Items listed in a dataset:

★ ★ ★ ★

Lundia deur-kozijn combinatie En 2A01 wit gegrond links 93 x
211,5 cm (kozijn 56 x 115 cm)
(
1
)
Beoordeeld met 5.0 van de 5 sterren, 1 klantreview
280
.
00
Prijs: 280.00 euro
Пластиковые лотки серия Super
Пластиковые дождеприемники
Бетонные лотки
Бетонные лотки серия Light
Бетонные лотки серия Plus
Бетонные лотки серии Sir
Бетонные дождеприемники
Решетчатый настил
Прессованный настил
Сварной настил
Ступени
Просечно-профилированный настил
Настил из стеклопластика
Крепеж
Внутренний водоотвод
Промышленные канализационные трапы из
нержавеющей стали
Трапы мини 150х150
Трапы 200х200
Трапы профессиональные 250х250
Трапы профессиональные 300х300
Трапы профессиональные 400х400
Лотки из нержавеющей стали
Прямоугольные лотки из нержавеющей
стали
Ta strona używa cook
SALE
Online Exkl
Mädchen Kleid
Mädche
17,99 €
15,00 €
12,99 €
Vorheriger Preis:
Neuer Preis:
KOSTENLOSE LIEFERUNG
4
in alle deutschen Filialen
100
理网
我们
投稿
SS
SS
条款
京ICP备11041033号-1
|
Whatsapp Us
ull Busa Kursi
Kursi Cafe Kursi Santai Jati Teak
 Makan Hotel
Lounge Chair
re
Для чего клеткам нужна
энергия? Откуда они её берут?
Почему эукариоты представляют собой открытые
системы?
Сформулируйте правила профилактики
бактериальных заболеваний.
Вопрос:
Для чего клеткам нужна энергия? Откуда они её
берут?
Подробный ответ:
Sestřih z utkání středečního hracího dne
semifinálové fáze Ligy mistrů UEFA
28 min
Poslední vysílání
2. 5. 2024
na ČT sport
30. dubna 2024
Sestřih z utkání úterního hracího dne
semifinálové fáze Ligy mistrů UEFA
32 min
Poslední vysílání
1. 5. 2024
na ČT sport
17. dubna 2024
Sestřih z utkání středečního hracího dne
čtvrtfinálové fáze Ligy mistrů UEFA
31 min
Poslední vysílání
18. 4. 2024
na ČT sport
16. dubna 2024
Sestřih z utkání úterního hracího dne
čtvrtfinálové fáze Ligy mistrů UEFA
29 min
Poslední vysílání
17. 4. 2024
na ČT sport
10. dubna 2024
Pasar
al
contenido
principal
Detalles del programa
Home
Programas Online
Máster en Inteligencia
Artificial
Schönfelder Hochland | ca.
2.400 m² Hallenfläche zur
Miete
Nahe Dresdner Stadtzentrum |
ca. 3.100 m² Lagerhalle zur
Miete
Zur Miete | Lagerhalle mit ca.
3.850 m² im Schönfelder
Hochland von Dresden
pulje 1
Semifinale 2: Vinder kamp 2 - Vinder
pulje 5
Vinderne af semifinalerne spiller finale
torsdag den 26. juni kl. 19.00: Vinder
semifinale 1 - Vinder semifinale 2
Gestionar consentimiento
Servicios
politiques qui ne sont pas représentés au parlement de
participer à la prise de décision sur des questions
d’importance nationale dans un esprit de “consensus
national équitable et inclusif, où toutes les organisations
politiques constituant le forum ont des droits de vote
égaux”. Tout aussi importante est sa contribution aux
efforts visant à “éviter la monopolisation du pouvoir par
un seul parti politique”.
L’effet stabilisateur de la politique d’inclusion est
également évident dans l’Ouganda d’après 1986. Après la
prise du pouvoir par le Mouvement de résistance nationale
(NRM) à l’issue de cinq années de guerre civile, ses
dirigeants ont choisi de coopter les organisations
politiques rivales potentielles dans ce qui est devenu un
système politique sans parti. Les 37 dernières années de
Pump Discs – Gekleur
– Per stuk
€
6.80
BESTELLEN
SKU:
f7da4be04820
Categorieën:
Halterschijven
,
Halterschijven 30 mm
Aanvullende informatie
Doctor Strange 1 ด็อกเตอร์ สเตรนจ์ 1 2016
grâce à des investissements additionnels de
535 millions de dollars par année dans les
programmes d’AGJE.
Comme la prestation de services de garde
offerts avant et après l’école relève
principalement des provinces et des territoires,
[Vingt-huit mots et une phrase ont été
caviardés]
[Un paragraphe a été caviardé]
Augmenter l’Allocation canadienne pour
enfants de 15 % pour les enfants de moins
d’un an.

★ ★ ★ ★

● **ACTIVITY**
Wherever a line of the data above contains "энергия", copy that line.

● **RESPONSE AREA**
энергия? Откуда они её берут?
Для чего клеткам нужна энергия? Откуда они её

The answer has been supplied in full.